***** GIVEN DATA *****

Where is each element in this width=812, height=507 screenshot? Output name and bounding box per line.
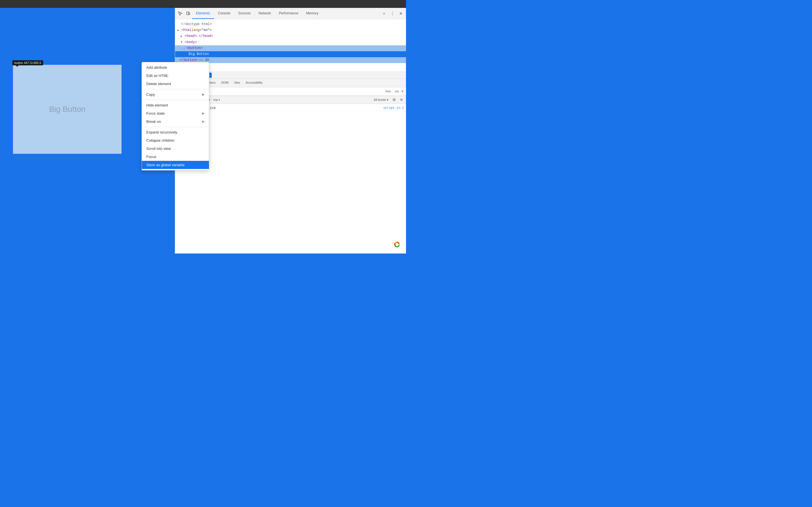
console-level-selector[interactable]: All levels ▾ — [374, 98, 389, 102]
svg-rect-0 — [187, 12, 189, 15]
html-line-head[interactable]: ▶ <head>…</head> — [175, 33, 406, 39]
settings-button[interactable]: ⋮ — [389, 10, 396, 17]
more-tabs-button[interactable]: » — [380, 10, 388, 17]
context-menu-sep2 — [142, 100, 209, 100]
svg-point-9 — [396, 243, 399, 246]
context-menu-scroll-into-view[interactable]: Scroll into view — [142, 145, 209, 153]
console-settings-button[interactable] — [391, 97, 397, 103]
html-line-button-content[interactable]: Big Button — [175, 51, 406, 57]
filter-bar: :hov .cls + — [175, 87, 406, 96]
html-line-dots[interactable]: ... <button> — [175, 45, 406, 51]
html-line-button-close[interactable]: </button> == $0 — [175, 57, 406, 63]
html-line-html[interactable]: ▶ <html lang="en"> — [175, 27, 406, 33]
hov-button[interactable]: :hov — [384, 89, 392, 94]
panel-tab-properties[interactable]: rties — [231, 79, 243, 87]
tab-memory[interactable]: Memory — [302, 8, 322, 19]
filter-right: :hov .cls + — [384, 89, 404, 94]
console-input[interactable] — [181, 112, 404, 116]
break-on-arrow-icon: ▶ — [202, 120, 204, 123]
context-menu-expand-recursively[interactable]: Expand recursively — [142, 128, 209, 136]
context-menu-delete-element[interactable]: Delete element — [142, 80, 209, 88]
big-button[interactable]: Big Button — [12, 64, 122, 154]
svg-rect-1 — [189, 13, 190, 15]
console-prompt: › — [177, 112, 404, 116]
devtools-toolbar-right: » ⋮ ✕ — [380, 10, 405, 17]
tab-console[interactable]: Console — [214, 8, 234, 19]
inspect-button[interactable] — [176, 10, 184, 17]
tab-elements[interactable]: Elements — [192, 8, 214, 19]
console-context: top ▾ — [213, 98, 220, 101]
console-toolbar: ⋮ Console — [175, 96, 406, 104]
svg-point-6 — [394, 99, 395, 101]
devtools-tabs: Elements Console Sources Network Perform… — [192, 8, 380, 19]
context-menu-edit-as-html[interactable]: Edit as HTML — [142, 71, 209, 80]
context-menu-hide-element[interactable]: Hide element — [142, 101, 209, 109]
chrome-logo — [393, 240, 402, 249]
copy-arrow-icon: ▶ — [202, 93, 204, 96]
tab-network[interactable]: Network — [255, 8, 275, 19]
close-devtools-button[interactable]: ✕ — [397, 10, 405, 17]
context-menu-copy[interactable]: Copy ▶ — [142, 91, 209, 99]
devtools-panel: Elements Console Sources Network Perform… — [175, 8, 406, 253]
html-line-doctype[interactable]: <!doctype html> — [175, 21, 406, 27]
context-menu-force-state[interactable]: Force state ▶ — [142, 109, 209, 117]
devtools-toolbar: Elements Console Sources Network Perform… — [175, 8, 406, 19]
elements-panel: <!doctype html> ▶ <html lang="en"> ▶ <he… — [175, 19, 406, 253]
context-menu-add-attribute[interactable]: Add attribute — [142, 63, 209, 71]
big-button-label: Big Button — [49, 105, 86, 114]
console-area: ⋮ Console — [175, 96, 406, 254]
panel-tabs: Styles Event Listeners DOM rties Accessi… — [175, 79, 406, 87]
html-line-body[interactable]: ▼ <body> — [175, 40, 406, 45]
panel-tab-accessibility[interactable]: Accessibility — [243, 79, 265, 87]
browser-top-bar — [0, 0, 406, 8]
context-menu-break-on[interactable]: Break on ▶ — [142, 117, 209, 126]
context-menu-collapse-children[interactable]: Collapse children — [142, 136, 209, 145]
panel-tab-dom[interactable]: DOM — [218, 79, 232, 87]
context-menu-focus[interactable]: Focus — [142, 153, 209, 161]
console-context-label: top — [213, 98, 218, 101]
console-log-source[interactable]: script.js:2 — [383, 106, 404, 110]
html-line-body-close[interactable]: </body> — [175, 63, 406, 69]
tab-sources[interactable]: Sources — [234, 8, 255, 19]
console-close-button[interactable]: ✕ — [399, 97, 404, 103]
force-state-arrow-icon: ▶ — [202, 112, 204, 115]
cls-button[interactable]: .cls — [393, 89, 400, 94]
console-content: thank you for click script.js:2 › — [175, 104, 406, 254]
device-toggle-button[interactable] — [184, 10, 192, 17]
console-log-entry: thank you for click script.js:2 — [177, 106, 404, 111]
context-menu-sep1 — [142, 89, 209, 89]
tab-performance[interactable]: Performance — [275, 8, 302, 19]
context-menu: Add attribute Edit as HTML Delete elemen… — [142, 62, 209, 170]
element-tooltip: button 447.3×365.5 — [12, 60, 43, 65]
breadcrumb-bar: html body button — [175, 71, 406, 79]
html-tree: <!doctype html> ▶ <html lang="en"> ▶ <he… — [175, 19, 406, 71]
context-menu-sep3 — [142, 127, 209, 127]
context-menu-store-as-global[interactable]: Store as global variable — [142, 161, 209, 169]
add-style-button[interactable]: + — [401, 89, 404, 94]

*****

Count the lines above in which the string "rties" occurs, and write the number with no other text.

WORKED SOLUTION - 2